There are protocols for investigations of airline crashes and building failures. These protocols are important not only in connection with questions of liability but in the prevention of similar, avoidable losses. When buildings fall down, codes and code enforcement are called into question, and measures are often adopted to remedy deficiencies. When airliners crash, procedures for various aspects of air travel are reviewed and sometimes reformed. Among the protocols for failed buildings and crashed airliners is the preservation of materials found in intact portions and in debris after a loss. This investigation was without precedent in that it disposed of all of the physical evidence of the crash and building failures as scrap metal, and it managed to get  just about every item shipped beyond U. S. borders within weeks of the event. Someone should have been punished for the the premature destruction of evidence, but nobody was.

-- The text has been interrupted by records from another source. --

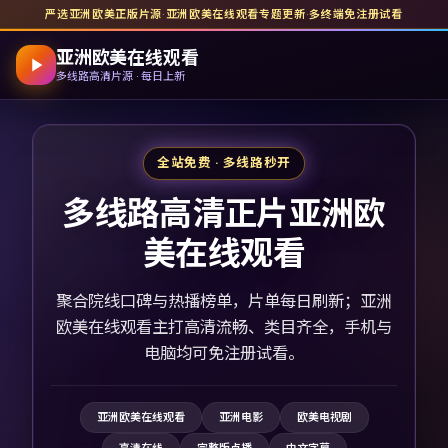
严选亚洲欧美正版片源
·
亚洲欧美在线观看
专题更新
·
多终端免注册试看
亚洲欧美在线观看
多线路高清片源 · 每日上新
全站免费 · 多线路秒开
多线路高清正片亚洲欧
美在线观看
聚合院线口碑与热播榜单，片单每日刷新；亚洲
欧美在线观看主打高清流畅、类目齐全，手机与
电脑均可免注册试看。
亚洲欧美在线观看
亚洲电影
欧美电视剧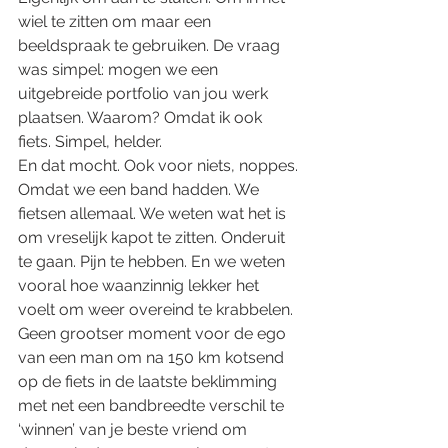
wiel te zitten om maar een 
beeldspraak te gebruiken. De vraag 
was simpel: mogen we een 
uitgebreide portfolio van jou werk 
plaatsen. Waarom? Omdat ik ook 
fiets. Simpel, helder. 
En dat mocht. Ook voor niets, noppes. 
Omdat we een band hadden. We 
fietsen allemaal. We weten wat het is 
om vreselijk kapot te zitten. Onderuit 
te gaan. Pijn te hebben. En we weten 
vooral hoe waanzinnig lekker het 
voelt om weer overeind te krabbelen. 
Geen grootser moment voor de ego 
van een man om na 150 km kotsend 
op de fiets in de laatste beklimming 
met net een bandbreedte verschil te 
‘winnen’ van je beste vriend om 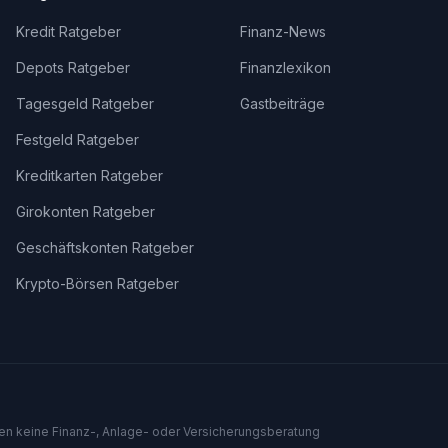
Kredit Ratgeber
Finanz-News
Depots Ratgeber
Finanzlexikon
Tagesgeld Ratgeber
Gastbeiträge
Festgeld Ratgeber
Kreditkarten Ratgeber
Girokonten Ratgeber
Geschäftskonten Ratgeber
Krypto-Börsen Ratgeber
len keine Finanz-, Anlage- oder Versicherungsberatung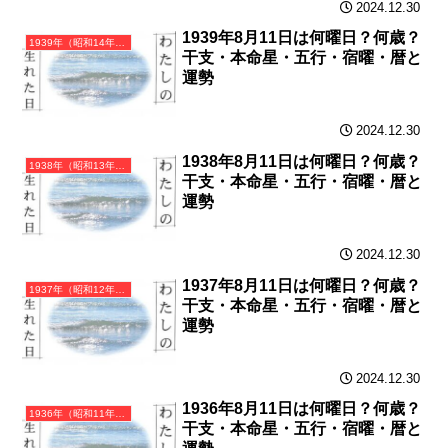
2024.12.30
1939年8月11日は何曜日？何歳？
1939年（昭和14年）己卯（つちのとう）・卯年（うさぎ年）カレンダー（月曜はじまり）
干支・本命星・五行・宿曜・暦と
運勢
2024.12.30
1938年8月11日は何曜日？何歳？
1938年（昭和13年）戊寅（つちのえとら）・寅年（とら年）カレンダー（月曜はじまり）
干支・本命星・五行・宿曜・暦と
運勢
2024.12.30
1937年8月11日は何曜日？何歳？
1937年（昭和12年）丁丑（ひのとうし）・丑年（うし年）カレンダー（月曜はじまり）
干支・本命星・五行・宿曜・暦と
運勢
2024.12.30
1936年8月11日は何曜日？何歳？
1936年（昭和11年）丙子（ひのえね）・子年（ねずみ年）カレンダー（月曜はじまり）
干支・本命星・五行・宿曜・暦と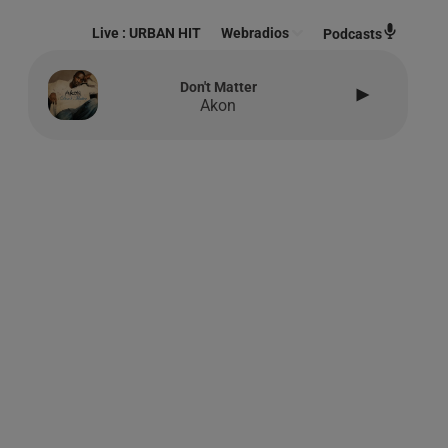
Live :
URBAN HIT
Webradios
Podcasts
Don't Matter
Akon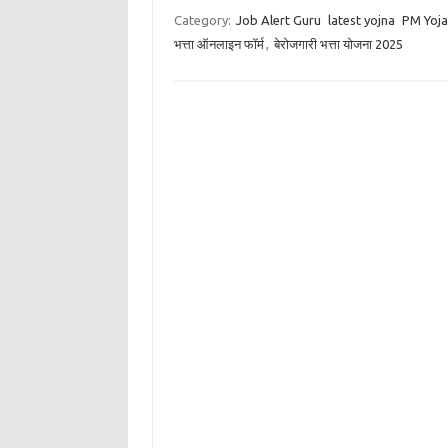
Category:
Job Alert Guru
latest yojna
PM Yoj
भत्ता ऑनलाइन फॉर्म
,
बेरोजगारी भत्ता योजना 2025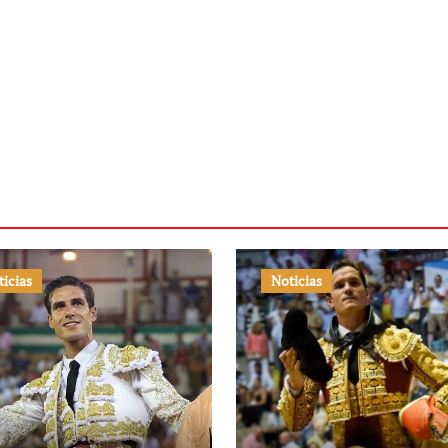
ticias
Noticias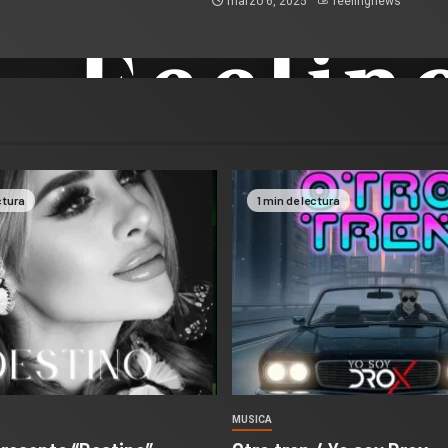
marzo 6, 2025
feelingnews
ctura
1 min de lectura
MUSICA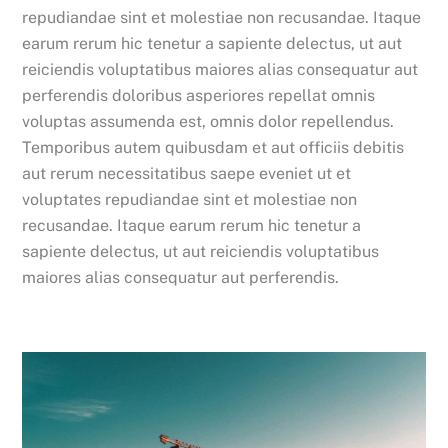
repudiandae sint et molestiae non recusandae. Itaque
earum rerum hic tenetur a sapiente delectus, ut aut
reiciendis voluptatibus maiores alias consequatur aut
perferendis doloribus asperiores repellat omnis
voluptas assumenda est, omnis dolor repellendus.
Temporibus autem quibusdam et aut officiis debitis
aut rerum necessitatibus saepe eveniet ut et
voluptates repudiandae sint et molestiae non
recusandae. Itaque earum rerum hic tenetur a
sapiente delectus, ut aut reiciendis voluptatibus
maiores alias consequatur aut perferendis.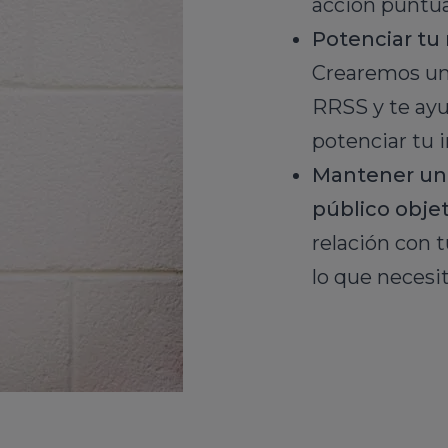
acción puntua
Potenciar tu 
Crearemos una
RRSS y te ayu
potenciar tu
Mantener un
público objet
relación con 
lo que necesi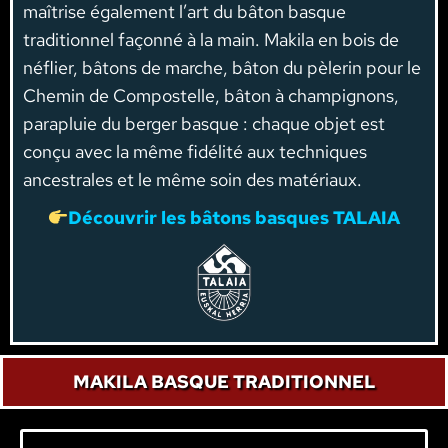
maîtrise également l’art du bâton basque
traditionnel façonné à la main. Makila en bois de
néflier, bâtons de marche, bâton du pèlerin pour le
Chemin de Compostelle, bâton à champignons,
parapluie du berger basque : chaque objet est
conçu avec la même fidélité aux techniques
ancestrales et le même soin des matériaux.
Découvrir les bâtons basques TALAIA
MAKILA BASQUE TRADITIONNEL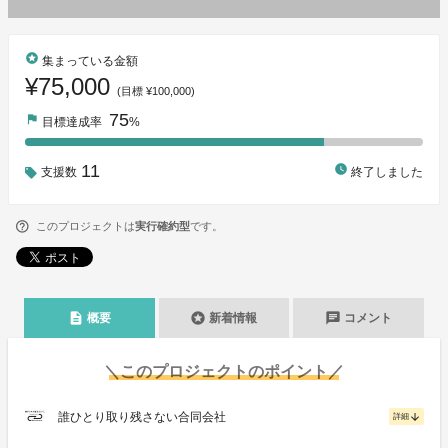
stars
集まっている金額
¥75,000
(目標 ¥100,000)
75
flag
目標達成率
%
11
watch_later
支援数
終了しました
このプロジェクトは
実行確約型
です。
description
stars
chat
概要
新着情報
コメント
＼このプロジェクトのポイント／
誰ひとり取り残さない合同会社
arrow_downward
詳細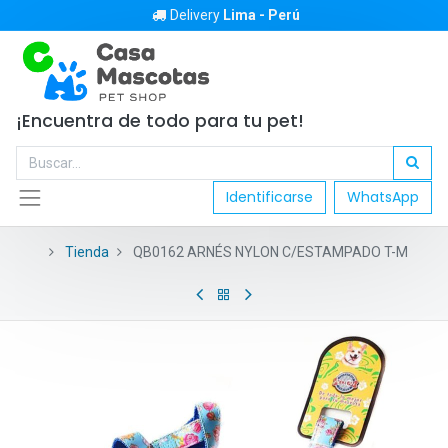
Delivery
Lima - Perú
¡Encuentra de todo para tu pet!
Identificarse
WhatsApp
Tienda
QB0162 ARNÉS NYLON C/ESTAMPADO T-M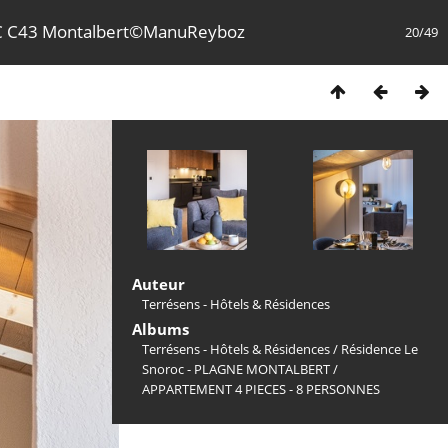
 C43 Montalbert©ManuReyboz
20/49
Auteur
Terrésens - Hôtels & Résidences
Albums
Terrésens - Hôtels & Résidences
/
Résidence Le
Snoroc - PLAGNE MONTALBERT
/
APPARTEMENT 4 PIECES - 8 PERSONNES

As for the official government investigation of the tort of the century, it took months to initiate, was conducted by an assembly of political hacks, relied on testimony given behind closed doors and not under oath, and seemed principally aimed at exonerating government officials, which it did. To accomplish this, the commission assembled to inform the public how this tort could have occurred was obliged to violate every rule of standard investigative practice. What was unprecedented in the investigation of the tort of the century was the willingness of the public to accept the self-serving explanation the government fed them. What happens to tort law when people sell out, as we seem to have done here? Question for museum patrons.

Lasting effects.

The tort of malfeasance typically goes unpunished, and this undermines the credibility of a republic like ours. The tort of the century illustrates this phenomenon. Since it happened, we have allowed standards of every kind to deteriorate. What we seem willing tolerate–war, gross material inequality, environmental degradation, enrichment of public officials, hiphop, etc.–has broadened and deepened over the past 17 years, and this should worry us as workers and museum patrons.